START Supplied records

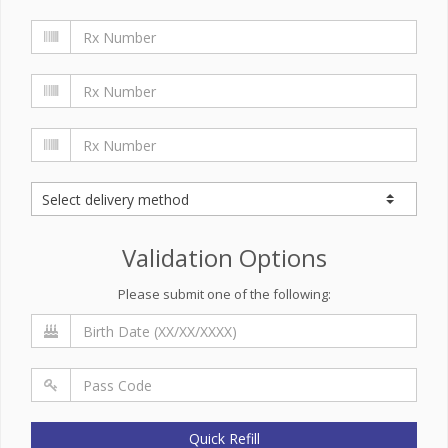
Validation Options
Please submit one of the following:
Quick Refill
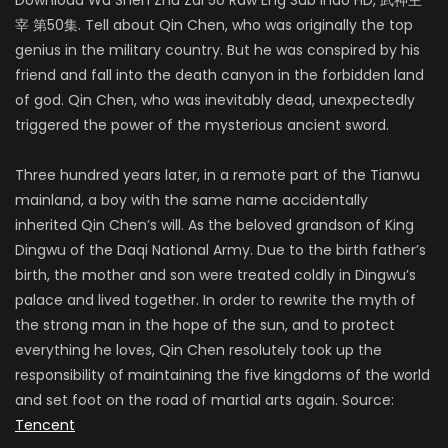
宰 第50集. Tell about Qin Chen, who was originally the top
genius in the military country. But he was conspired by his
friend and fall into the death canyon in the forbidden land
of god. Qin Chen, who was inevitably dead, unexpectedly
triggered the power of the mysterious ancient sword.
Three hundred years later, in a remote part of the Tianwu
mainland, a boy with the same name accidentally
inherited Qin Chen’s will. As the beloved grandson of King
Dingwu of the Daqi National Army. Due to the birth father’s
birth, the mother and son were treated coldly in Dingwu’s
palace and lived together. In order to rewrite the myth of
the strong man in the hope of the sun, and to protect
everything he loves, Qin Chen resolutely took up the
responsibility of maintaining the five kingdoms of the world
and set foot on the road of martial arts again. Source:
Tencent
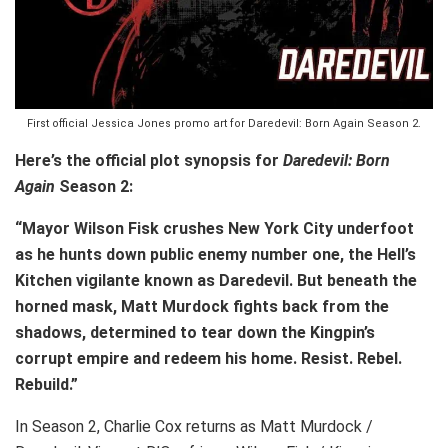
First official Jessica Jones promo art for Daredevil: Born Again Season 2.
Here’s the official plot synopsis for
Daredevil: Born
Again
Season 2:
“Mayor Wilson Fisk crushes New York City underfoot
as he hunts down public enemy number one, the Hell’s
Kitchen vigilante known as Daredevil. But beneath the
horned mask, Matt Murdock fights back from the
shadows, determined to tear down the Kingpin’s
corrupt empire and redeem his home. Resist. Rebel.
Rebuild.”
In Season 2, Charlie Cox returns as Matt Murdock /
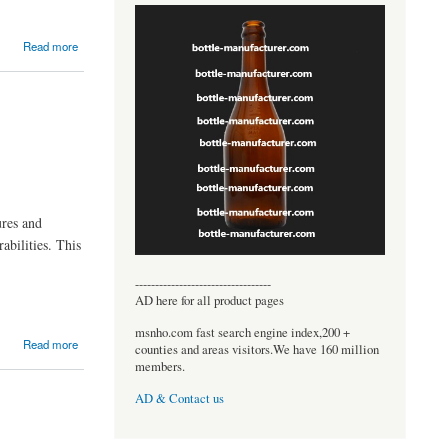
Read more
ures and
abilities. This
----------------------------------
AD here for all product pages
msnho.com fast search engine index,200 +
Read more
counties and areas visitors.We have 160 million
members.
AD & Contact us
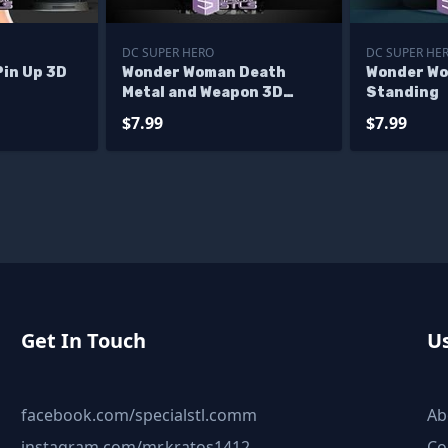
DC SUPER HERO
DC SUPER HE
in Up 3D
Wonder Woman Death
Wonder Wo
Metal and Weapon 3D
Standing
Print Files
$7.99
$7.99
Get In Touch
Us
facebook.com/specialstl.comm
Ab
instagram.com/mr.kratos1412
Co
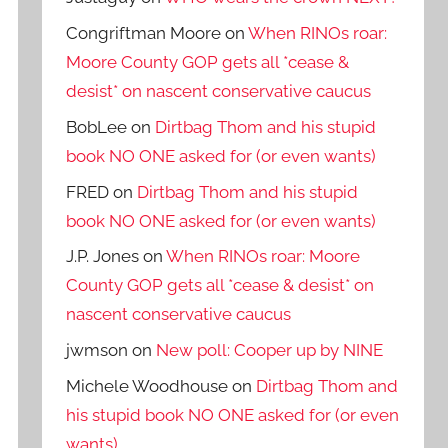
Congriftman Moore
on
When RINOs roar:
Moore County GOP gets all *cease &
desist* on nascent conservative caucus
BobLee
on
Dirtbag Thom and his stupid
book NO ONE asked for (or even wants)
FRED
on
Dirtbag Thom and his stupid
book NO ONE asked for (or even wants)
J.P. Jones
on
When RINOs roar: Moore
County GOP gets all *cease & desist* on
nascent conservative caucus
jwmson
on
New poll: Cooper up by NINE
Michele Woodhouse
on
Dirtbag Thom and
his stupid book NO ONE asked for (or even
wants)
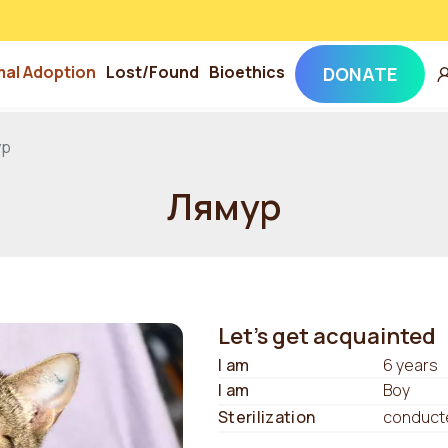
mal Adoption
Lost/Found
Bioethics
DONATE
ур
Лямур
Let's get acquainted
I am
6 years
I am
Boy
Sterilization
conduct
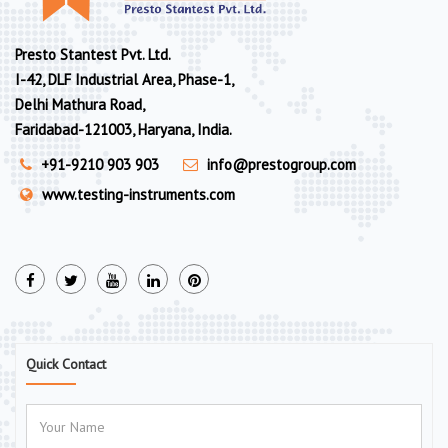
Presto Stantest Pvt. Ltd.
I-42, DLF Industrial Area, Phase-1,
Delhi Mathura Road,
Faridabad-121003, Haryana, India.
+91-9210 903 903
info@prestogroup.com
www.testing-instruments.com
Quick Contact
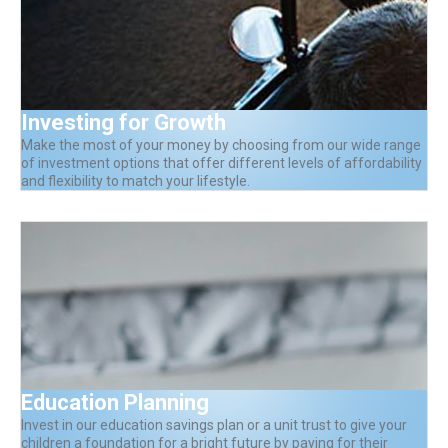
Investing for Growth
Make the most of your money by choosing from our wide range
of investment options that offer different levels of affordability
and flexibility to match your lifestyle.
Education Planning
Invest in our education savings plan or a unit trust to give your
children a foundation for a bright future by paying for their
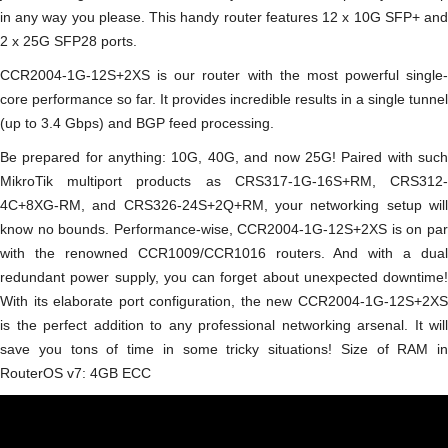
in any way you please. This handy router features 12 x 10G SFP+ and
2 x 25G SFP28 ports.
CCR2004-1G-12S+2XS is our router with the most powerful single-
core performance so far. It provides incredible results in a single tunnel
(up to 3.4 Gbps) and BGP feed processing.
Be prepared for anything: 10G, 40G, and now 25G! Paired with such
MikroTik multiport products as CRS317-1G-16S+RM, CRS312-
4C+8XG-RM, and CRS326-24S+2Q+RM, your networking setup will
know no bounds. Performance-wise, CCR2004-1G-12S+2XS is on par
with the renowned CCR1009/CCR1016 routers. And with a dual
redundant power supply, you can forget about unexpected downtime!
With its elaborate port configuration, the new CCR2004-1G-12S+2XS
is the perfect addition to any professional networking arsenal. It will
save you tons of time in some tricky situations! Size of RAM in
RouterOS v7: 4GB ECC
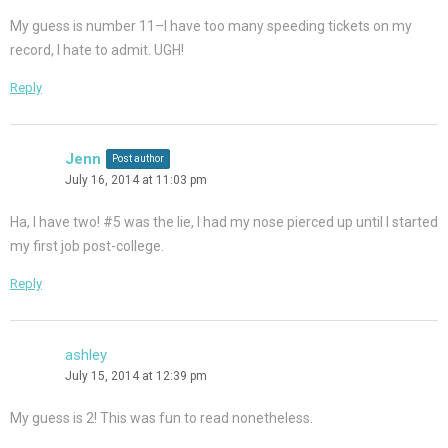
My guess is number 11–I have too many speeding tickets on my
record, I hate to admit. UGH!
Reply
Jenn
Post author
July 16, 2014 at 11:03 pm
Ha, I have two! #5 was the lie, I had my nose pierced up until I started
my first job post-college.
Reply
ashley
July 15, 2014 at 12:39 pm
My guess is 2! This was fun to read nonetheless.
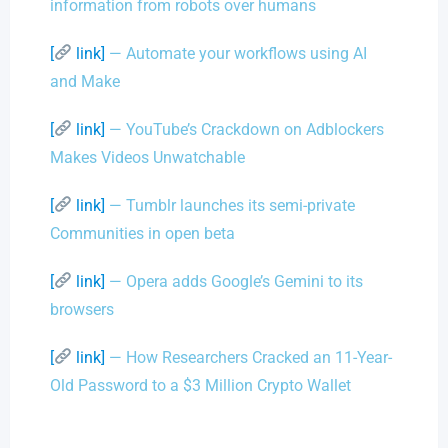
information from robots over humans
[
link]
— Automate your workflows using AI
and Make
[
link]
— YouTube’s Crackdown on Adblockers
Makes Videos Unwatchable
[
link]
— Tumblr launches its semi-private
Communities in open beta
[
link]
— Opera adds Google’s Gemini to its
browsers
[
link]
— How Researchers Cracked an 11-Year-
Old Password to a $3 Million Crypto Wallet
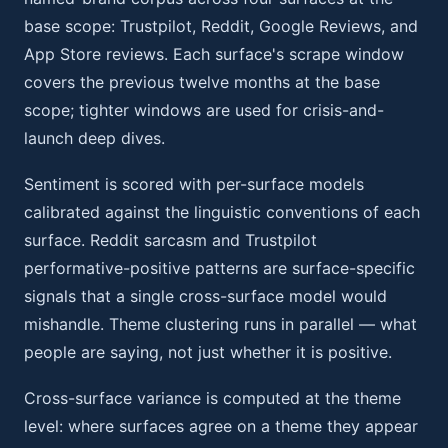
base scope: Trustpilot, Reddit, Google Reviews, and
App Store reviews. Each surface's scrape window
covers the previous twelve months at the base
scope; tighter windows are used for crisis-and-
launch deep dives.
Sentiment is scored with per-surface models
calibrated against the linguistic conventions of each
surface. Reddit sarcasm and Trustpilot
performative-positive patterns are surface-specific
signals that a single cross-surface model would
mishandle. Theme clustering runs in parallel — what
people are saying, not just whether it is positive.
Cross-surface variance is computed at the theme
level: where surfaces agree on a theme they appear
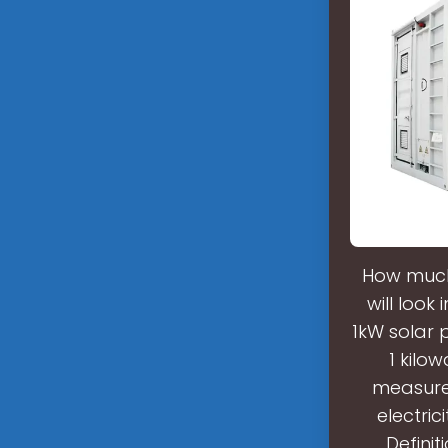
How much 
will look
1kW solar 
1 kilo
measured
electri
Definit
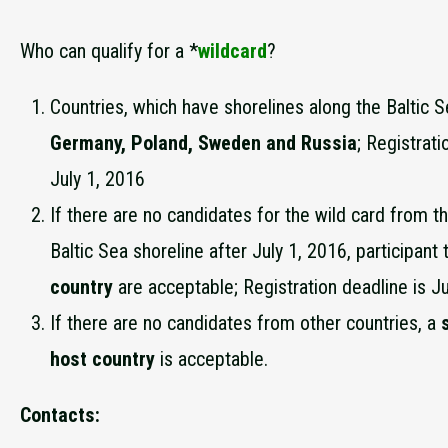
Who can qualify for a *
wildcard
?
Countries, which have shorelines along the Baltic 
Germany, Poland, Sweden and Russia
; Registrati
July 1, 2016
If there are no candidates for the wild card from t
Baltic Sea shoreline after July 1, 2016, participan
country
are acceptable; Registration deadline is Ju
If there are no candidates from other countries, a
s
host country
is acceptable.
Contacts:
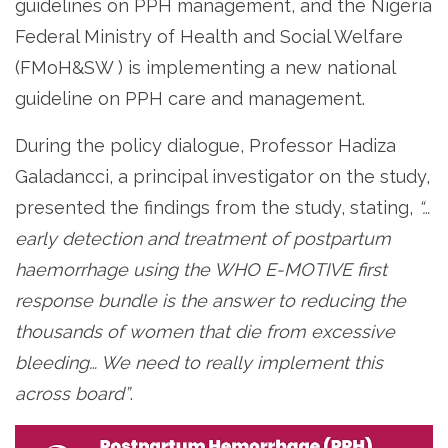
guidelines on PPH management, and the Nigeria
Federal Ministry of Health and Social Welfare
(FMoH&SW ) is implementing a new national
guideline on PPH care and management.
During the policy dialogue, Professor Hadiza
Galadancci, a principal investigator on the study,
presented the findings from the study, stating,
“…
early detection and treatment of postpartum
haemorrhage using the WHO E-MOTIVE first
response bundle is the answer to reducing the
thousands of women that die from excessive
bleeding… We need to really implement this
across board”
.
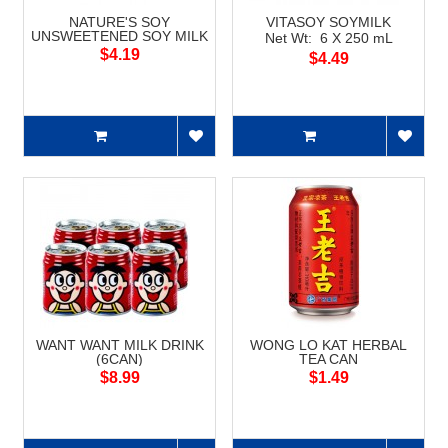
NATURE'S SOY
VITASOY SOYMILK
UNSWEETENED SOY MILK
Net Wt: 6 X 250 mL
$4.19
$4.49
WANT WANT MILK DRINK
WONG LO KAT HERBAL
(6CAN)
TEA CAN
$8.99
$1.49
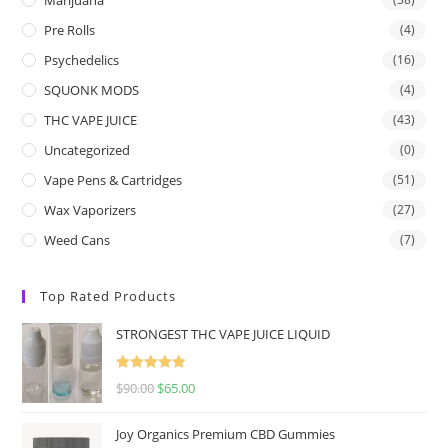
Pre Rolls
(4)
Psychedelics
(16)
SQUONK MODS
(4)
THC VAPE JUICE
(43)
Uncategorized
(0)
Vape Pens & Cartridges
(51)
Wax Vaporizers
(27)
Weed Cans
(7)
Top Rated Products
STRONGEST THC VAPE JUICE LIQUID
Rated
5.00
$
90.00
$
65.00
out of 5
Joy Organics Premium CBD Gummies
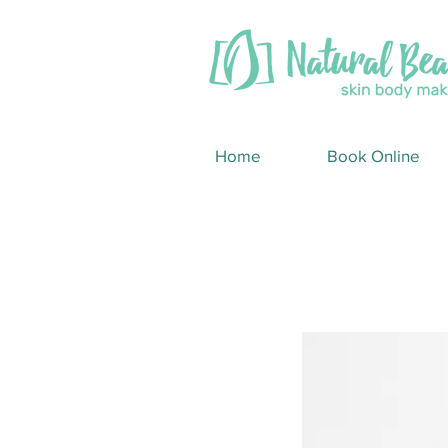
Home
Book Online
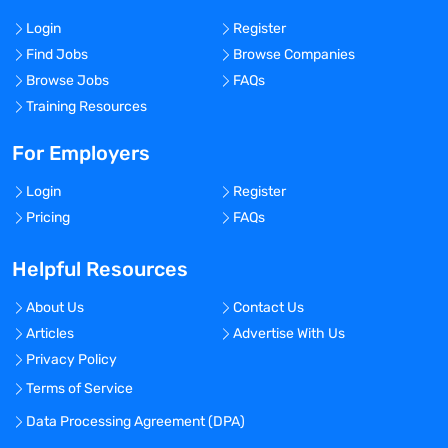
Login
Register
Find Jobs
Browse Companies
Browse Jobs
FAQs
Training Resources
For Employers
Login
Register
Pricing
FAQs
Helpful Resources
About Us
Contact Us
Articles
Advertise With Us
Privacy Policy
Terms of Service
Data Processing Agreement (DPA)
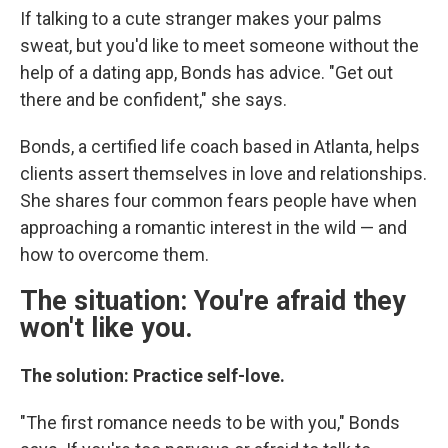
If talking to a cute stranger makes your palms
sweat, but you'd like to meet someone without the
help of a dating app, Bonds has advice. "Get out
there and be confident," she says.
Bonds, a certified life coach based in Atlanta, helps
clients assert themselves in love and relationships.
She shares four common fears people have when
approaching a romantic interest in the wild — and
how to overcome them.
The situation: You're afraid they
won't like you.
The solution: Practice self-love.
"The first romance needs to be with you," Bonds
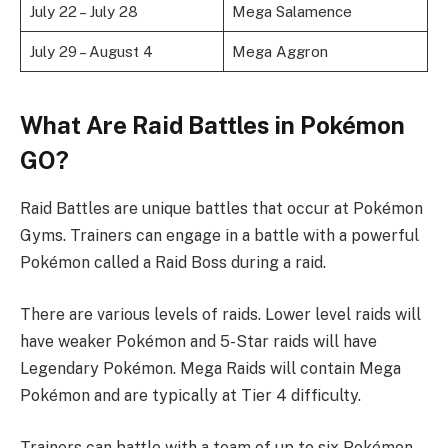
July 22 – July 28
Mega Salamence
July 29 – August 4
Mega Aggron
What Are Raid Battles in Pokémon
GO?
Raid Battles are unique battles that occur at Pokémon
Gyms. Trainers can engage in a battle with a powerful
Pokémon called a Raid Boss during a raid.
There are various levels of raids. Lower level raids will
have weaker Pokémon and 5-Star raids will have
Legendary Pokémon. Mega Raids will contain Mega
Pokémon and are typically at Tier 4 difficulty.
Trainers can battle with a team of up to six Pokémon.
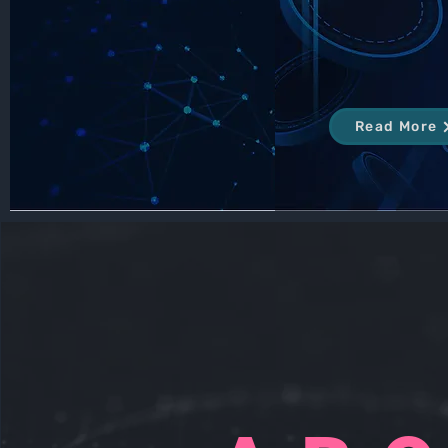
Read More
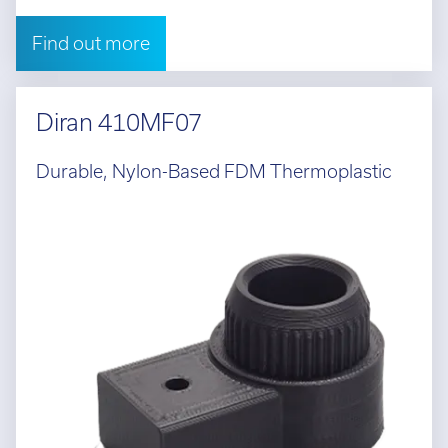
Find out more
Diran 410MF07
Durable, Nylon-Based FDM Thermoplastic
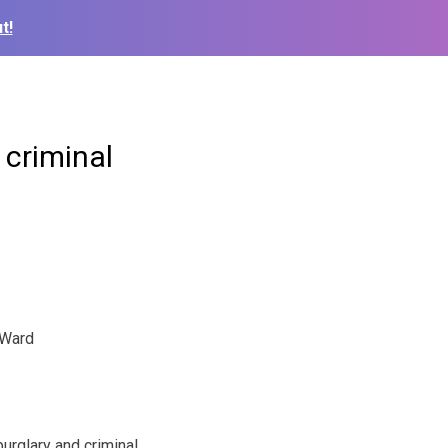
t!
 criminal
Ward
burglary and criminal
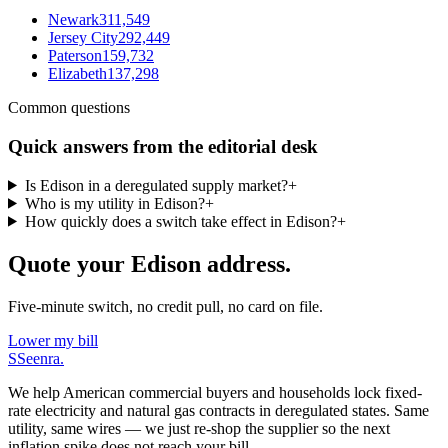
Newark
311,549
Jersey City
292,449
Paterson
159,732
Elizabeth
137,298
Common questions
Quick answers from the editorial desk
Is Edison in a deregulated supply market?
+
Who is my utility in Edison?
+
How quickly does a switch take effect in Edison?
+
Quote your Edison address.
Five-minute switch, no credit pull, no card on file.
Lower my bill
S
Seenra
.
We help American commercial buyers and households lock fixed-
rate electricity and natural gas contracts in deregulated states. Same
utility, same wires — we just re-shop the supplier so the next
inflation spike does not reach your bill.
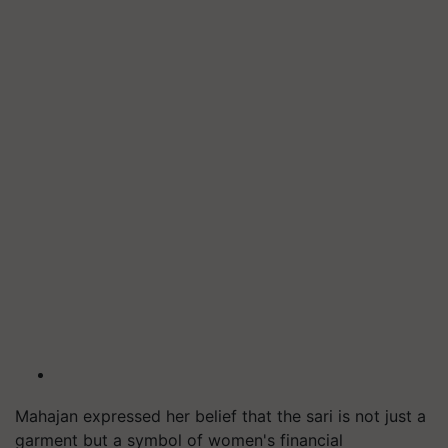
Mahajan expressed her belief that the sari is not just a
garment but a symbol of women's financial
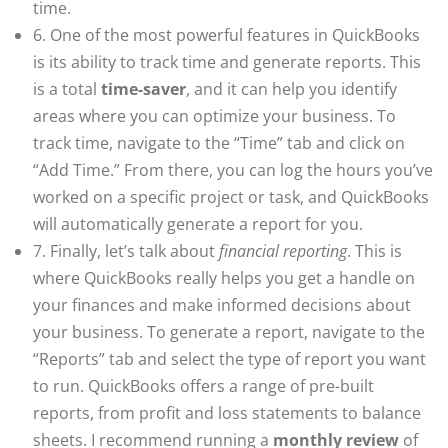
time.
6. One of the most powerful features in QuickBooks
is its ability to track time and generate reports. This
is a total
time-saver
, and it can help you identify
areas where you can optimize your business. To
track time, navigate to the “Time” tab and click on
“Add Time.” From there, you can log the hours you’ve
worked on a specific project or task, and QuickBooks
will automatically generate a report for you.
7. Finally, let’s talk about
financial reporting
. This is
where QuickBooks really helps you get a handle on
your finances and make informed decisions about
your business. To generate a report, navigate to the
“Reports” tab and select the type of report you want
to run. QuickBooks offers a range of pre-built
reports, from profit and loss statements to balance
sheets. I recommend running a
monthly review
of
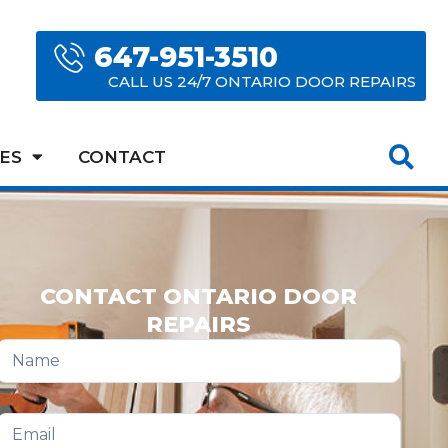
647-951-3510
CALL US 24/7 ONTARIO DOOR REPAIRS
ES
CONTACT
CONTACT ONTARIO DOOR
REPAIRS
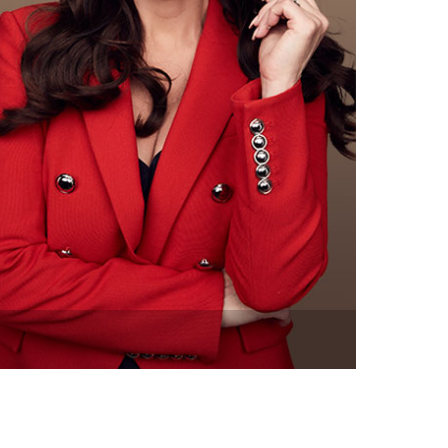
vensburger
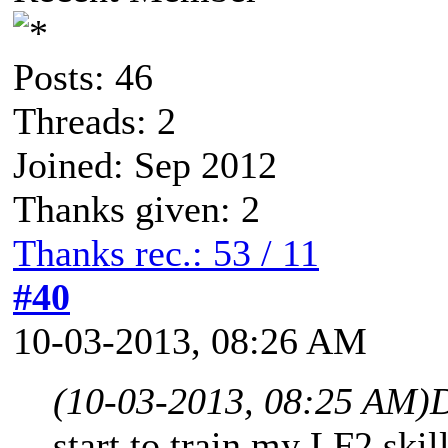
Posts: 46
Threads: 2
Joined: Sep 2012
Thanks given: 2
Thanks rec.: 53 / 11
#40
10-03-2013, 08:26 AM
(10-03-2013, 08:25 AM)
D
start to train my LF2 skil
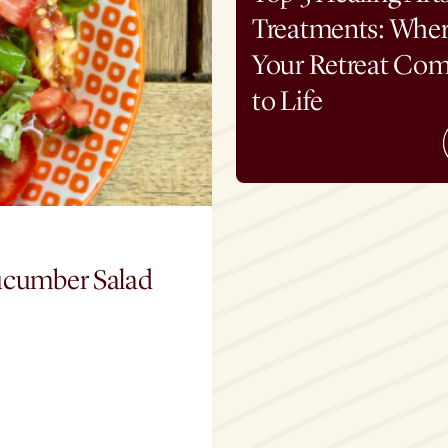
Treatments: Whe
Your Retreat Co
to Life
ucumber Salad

END Supplied records

Read each line of the material, and wherever the word "like" turns up, copy that line.

• [Answer area]:
sweat, but you'd like to meet someone without the
won't like you.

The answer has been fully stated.